Kita ketahui bersama persentase penyebab kecelakaan karena faktor teknis seperti cuaca, kondisi pesawat, infrastruktur penerbangan, dan human error sangat bergantung pada faktor nonteknis, dalam hal ini regulasi pemerintah, quality control, serta kultur dan struktur masyarakatnya. Pemerintah melalui kementerian perhubungan sudah saatnya menegaskan kembali penerapan National Civil Aviation Security Programme.

Peraturan Menhub No. 8 / 2015 yang mengharuskan para awak angkutan penerbangan untuk melakukan cek kesehatan sebelum mengoperasikan kendaraan. Jika awak angkutan umum tersebut terindikasi ada masalah dalam kesehatannya, kru penerbangan tidak diperbolehkan untuk menerbangkan pesawat perlu benar-benar diimplementasikan dengan penuh disiplin dan tanggung jawab.

Sebuah film yang berjudul Flight yang dibintangi oleh Denzel Washington yang memerankan William “Whip” Whitaker seorang pilot pada sebuah maskapai penerbangan penumpang komersial yang sudah berpengalaman bisa menjadi inspirasi kita. Karena kehidupan pribadinya yang karut-marut akibat perceraian, Whip lebih suka tenggelam menenggak minuman beralkohol maupun mengonsumsi obat-obat terlarang dalam upaya melupakan semua kesulitan hidupnya.

Dalam film Flight, kita akan bersimpati sekaligus kesal kepada sosok pilot Whitaker karena ia menjadi salah satu penyebab hancurnya hidup orang lain. Namun di sisi lain, menjadi iba karena keperkasaannya dalam mengoptimalkan keselamatan penerbangan harus dihadiahi jeruji penjara.

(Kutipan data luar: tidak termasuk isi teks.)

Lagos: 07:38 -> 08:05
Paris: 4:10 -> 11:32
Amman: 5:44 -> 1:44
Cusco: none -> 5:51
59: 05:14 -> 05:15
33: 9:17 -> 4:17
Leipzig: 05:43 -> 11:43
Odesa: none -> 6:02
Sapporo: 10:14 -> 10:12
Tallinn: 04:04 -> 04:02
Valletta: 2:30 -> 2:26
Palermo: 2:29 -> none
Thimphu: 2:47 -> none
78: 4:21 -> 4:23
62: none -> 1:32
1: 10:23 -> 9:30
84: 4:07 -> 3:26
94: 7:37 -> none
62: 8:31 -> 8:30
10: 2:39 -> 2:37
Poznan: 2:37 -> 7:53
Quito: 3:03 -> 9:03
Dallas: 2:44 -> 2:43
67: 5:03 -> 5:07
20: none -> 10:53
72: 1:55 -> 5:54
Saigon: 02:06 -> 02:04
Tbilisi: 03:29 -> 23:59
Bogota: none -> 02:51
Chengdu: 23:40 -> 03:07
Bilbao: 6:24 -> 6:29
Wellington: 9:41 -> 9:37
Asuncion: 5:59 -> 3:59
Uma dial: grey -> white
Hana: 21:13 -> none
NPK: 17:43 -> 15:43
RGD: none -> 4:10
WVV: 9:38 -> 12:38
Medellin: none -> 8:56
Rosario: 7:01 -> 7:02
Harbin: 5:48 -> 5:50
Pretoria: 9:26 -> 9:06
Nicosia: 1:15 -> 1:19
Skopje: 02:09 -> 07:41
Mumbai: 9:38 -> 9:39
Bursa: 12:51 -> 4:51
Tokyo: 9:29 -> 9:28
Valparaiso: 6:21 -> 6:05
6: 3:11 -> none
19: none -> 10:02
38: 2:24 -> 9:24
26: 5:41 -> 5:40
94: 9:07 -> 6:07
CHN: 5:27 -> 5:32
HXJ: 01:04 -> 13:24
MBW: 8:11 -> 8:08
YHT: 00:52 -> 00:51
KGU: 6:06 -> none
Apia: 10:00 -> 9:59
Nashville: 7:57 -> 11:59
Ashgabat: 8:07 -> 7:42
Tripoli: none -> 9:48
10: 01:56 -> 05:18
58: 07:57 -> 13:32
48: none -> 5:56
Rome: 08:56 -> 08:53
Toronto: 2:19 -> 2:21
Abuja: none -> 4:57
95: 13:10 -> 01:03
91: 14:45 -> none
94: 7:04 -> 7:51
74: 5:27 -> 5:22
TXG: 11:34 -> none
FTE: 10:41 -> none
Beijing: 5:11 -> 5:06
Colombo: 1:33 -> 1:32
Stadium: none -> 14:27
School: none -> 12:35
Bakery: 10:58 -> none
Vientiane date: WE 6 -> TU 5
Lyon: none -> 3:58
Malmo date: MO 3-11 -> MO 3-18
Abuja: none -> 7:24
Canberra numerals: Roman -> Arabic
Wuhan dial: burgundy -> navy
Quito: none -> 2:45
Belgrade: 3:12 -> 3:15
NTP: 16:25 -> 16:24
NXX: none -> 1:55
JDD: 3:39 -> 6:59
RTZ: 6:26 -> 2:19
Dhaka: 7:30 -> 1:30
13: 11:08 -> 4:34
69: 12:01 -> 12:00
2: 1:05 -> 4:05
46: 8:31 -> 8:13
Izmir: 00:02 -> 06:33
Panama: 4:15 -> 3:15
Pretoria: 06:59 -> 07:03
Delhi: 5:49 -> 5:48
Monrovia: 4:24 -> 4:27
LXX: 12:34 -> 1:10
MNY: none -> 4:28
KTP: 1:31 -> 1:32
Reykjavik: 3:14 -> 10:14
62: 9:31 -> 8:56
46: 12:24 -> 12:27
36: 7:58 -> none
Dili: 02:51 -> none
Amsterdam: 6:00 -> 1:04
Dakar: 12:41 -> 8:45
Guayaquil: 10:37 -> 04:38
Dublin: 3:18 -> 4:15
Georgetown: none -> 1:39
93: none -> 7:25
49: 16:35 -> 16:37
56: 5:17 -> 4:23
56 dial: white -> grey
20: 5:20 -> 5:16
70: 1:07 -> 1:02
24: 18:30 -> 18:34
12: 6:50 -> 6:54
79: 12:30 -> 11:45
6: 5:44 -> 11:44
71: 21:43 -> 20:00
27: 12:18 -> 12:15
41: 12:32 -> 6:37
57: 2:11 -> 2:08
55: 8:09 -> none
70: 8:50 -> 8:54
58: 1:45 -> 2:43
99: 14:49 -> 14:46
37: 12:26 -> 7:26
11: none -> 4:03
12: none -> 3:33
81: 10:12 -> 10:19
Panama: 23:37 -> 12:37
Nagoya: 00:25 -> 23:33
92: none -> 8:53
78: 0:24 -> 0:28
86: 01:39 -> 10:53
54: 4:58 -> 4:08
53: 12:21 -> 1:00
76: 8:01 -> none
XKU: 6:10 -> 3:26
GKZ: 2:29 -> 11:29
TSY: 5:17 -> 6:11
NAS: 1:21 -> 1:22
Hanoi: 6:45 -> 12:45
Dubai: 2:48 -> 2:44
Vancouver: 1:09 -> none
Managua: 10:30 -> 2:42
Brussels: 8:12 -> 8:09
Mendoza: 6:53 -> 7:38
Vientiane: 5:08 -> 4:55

Namun dalam kisah nyata tragedi Germanwings, sang kopilot Andreas Lubitz seperti ingin menjustifikasi depresinya dengan mengorbankan ratusan nyawa baik dari rekan sesama awak pesawat dan penumpangnya. Sungguh tragis. Semoga tragedi tersebut tidak akan pernah terjadi di Indonesia, negara kita tercinta.
(bbg)
Copyright © 2024 SINDOnews.com
All Rights Reserved
berita/ rendering in 0.0630 seconds (0.1#10.140)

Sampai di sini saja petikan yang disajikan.